** Your objective **
Please return the records below exactly as they appear, leaving every picture out.

** Data for review **
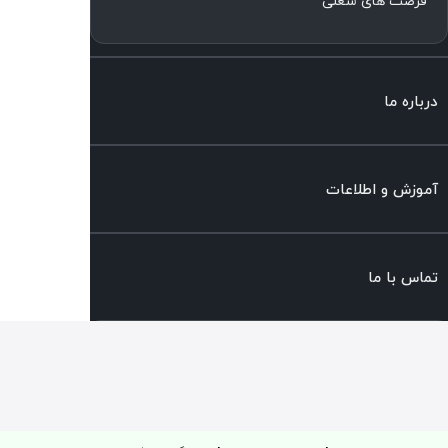
فرصت های شغلی
درباره ما
آموزش و اطلاعات
تماس با ما
پرتال مشتریان
درگاه خدمات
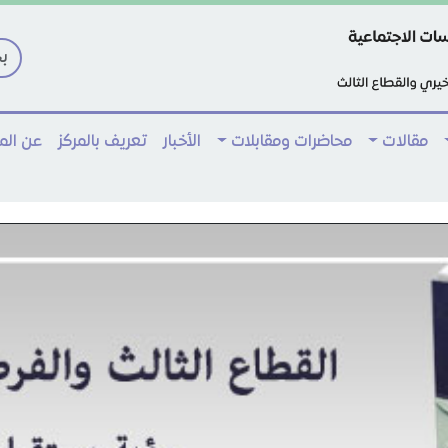
مقالات
محاضرات ومقابلات
الأخبار
تعريف بالمركز
عن ال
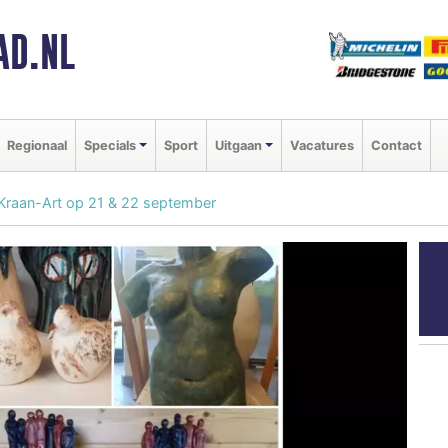
AD.NL
Regionaal
Specials
Sport
Uitgaan
Vacatures
Contact
a Kraan-Art op 21 & 22 september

** Reply **
فرصت های شغلی
درباره ما
آموزش و اطلاعات
تماس با ما
پرتال مشتریان
درگاه خدمات
مقالات
محاضرات ومقابلات
الأخبار
تعريف بالمركز
عن ال
AD.NL
Regionaal
Specials
Sport
Uitgaan
Vacatures
Contact
a Kraan-Art op 21 & 22 september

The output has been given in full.